Bruce Lee Bostelman (born July 20, 1962) is an American politician who served in the Nebraska Legislature representing the 23rd district from 2017 to 2025.

== Early life ==
Bostelman was born in Superior, Nebraska, in 1962, to Dwayne Bostelman and Avis Pingel and was baptized in the Lutheran faith. He graduated from Superior High School in 1980. After high school, Bostelman joined the United States Air Force and served as a security specialist through 1984, and then as a paralegal from 1985 to 2000. He received an associate's degree in paralegal science from the Community College of the Air Force and a Bachelor of Science in business management from Bellevue University in 2002. In 2001, he was promoted to director for Pre Paid Legal Services Inc.

==Political career==
In 2016, Bostelman was elected to the Nebraska Unicameral. In 2016 and in his 2020 reelection campaign, Bostelman campaigned on issues of opposing tax increases, opposing extending public benefits to illegal immigrants, supporting veterans, opposing human trafficking, and retaining the death penalty. Among the bills Bostelman presented in 2017 was a bill to give spouses of active duty and recently discharged service members preference for hiring by government entities in Nebraska. In 2018, Bostelman worked to weaken the Nebraska Public Records Act, pushing bills that gave exemptions to records created in the registration, possession, or sale of guns and that gave exemptions to public power utilities companies.

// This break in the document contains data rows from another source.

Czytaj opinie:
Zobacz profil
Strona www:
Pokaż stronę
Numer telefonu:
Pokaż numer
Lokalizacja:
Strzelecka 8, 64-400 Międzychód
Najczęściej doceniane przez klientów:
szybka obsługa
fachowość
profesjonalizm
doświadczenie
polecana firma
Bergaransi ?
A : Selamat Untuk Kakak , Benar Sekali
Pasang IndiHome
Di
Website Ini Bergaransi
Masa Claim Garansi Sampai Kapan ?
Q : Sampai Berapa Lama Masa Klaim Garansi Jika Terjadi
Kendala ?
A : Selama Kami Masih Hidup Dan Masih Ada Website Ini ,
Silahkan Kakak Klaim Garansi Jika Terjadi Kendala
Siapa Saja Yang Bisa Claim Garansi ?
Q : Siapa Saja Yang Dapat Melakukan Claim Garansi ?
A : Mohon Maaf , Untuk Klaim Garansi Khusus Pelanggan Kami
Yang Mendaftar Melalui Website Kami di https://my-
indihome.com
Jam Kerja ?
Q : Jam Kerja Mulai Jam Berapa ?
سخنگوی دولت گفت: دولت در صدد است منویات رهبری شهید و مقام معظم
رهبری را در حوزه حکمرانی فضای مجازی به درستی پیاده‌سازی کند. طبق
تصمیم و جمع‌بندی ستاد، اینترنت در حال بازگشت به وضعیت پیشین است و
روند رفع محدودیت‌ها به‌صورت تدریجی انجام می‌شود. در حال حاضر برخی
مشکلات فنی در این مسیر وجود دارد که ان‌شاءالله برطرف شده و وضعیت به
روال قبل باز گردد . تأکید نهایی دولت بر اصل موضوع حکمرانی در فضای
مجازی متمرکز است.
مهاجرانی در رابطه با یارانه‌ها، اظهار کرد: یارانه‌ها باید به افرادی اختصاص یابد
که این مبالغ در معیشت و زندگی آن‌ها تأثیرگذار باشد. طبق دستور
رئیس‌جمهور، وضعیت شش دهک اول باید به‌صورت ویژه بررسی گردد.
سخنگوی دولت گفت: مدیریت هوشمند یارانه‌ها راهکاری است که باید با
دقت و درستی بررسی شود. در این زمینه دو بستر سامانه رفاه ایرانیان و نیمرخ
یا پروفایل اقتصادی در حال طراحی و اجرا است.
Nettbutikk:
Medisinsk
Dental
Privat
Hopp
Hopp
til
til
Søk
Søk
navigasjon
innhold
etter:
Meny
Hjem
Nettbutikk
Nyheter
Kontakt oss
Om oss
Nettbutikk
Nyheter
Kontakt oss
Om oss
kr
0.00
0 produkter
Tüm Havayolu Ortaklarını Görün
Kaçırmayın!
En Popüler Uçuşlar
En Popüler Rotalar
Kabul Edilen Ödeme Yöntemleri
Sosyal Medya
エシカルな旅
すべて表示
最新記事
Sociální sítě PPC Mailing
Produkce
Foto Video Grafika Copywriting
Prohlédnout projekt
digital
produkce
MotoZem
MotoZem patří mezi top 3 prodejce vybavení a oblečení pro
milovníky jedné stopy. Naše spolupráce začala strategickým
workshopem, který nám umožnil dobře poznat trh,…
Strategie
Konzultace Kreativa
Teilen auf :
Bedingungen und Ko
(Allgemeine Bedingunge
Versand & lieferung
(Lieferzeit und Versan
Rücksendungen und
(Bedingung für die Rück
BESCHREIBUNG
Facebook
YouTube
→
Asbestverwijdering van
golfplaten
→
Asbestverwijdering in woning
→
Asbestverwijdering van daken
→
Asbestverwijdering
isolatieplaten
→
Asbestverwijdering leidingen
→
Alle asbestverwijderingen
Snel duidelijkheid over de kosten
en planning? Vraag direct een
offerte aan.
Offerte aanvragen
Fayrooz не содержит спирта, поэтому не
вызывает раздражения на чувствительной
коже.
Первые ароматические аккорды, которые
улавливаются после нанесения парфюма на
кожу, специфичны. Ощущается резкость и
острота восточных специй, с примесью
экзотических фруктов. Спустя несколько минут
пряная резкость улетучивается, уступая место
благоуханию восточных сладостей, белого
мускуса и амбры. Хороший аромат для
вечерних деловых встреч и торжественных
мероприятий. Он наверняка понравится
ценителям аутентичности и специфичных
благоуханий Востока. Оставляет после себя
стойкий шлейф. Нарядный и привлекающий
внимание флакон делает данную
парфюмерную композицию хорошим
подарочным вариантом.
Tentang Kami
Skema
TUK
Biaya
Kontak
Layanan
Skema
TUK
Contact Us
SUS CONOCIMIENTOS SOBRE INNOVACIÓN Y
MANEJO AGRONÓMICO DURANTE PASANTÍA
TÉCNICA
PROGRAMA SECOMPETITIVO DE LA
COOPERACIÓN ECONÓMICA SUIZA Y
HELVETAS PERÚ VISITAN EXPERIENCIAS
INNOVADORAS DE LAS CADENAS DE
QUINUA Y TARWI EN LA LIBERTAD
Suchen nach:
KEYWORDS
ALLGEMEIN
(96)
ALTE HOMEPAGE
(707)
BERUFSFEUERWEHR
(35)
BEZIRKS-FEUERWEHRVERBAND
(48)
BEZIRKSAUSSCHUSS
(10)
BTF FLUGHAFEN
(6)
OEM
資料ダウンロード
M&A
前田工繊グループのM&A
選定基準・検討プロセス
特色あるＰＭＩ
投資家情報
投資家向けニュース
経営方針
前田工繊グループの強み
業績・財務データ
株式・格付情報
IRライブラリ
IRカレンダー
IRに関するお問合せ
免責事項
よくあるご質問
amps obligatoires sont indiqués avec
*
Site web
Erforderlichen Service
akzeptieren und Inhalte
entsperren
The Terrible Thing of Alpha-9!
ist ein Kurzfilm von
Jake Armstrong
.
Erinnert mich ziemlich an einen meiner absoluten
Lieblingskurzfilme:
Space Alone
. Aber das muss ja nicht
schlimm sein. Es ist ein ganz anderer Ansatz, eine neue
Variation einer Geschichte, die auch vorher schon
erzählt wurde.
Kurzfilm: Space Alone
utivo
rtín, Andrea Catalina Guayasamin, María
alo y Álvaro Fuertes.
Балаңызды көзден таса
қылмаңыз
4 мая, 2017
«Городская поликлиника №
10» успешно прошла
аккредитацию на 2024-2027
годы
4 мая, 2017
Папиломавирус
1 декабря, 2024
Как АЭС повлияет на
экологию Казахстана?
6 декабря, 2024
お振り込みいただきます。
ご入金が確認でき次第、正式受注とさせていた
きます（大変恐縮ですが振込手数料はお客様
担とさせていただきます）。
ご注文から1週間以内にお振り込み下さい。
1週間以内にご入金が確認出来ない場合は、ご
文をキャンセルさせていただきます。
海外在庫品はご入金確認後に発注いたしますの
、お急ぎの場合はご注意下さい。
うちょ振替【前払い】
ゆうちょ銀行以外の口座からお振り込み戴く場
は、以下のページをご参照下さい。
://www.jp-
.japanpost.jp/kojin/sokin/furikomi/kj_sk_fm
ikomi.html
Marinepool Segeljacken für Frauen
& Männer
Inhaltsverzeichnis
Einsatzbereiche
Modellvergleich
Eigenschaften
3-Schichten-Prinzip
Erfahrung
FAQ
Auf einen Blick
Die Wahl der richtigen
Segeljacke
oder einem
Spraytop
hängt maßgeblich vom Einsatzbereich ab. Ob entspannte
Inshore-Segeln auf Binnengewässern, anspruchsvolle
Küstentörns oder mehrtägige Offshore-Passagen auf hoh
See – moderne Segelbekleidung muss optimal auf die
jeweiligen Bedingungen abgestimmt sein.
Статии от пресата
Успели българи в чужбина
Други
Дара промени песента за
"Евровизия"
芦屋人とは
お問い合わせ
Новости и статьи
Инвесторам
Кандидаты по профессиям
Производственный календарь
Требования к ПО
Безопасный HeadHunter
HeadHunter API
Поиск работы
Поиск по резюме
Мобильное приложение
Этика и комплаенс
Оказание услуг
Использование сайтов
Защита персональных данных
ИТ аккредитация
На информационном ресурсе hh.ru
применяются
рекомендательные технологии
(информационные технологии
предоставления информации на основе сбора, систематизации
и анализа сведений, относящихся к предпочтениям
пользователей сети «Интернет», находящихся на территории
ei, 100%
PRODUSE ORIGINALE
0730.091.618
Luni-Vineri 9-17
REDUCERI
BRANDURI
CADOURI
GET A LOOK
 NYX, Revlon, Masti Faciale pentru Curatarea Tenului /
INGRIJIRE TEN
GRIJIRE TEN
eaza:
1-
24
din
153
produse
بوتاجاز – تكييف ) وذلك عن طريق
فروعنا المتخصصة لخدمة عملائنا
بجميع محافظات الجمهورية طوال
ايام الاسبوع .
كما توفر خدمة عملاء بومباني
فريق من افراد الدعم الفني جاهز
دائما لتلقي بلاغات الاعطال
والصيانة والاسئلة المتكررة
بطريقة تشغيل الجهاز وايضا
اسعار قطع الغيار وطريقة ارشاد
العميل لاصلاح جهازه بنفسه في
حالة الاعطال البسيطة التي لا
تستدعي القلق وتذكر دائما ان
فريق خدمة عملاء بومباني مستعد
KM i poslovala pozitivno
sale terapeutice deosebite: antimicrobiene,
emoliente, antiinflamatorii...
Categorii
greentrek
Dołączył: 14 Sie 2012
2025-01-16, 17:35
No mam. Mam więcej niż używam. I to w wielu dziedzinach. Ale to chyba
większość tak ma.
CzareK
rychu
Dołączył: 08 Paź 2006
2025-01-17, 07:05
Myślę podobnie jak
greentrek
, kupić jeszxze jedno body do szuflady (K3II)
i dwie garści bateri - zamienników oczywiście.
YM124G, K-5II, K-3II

Bostelman is noted for his anti-tax stance. He and Elmwood's Robert Clements received the top scores from anti-tax group, Nebraska Taxpayers for Freedom in 2019. Bostelman was the sole vote against allowing Gage County, Nebraska, to raise sales taxes to reimburse the exonerated Beatrice Six. He also supported Governor Pete Ricketts' opposition of Critical Race Theory at the University of Nebraska in 2021.

===Natural Resources Committee Chair===
In 2022, Bostelman served as chair of the Natural Resources Committee. In this role, he was heavily involved in 2022 water disputes with Colorado, Nebraska's neighboring state to the west. He is also a key player in cleanup of the Mead, Nebraska AltEn factory pesticide contamination site.

=== Media coverage ===

Bostelman received national media attention for a speech on the floor of the legislature in which he repeated a debunked rumor about schools providing litter boxes for students who identify as furries. "They meow and they bark and they interact with their teachers in this fashion," Bostelman said during legislative debate. "And now schools are wanting to put litter boxes in the schools for these children to use. How is this sanitary?" He later acknowledged that the story was not true; "It was just something I felt that if this really was happening, we needed to address it and address it quickly," Bostelman said.

The litter box rumor is connected to attempts to legally regulate transgender students' bathroom usage in conservative states.

== Personal life ==
Bostelman married Jan Uldman in 1992. They have two children: Micah and Jen.